*** Block opens ***
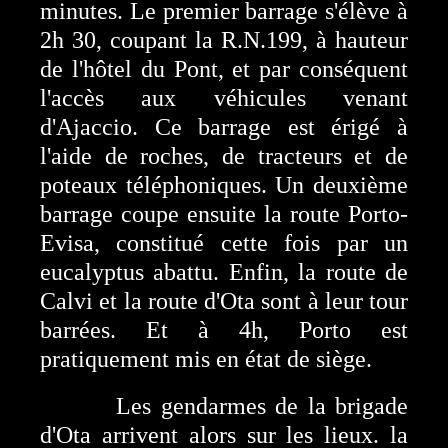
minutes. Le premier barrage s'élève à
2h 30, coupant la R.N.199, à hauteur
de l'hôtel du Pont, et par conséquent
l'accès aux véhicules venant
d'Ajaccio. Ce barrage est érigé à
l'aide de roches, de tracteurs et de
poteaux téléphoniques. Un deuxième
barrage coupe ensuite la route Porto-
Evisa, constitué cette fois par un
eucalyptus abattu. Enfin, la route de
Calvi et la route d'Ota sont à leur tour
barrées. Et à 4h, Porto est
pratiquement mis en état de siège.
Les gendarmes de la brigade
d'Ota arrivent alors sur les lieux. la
*** Block closes ***
*** Block opens ***
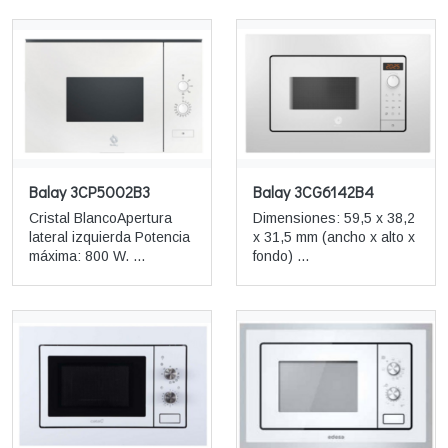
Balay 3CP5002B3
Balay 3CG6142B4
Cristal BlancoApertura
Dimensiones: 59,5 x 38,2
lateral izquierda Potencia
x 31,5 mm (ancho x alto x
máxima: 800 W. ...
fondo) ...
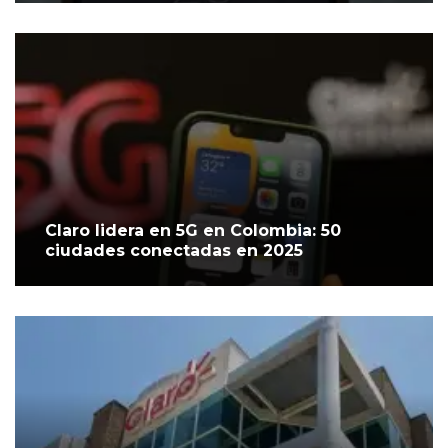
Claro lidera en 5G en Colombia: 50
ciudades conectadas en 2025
*** Block closes ***
*** Block opens ***
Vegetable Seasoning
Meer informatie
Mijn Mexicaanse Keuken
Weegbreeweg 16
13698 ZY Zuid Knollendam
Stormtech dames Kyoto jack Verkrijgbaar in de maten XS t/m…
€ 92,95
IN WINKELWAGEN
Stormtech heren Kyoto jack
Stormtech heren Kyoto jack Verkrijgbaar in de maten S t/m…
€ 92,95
*** Block closes ***
▶ WHAT TO DO
Above this instruction are the records; retype exactly the lines from the one containing "barrage coupe ensuite" up to and including the one containing "d'Ota arrivent alors sur les lieux. la".

▶ REPLY TO THE TASK
barrage coupe ensuite la route Porto-
Evisa, constitué cette fois par un
eucalyptus abattu. Enfin, la route de
Calvi et la route d'Ota sont à leur tour
barrées. Et à 4h, Porto est
pratiquement mis en état de siège.
Les gendarmes de la brigade
d'Ota arrivent alors sur les lieux. la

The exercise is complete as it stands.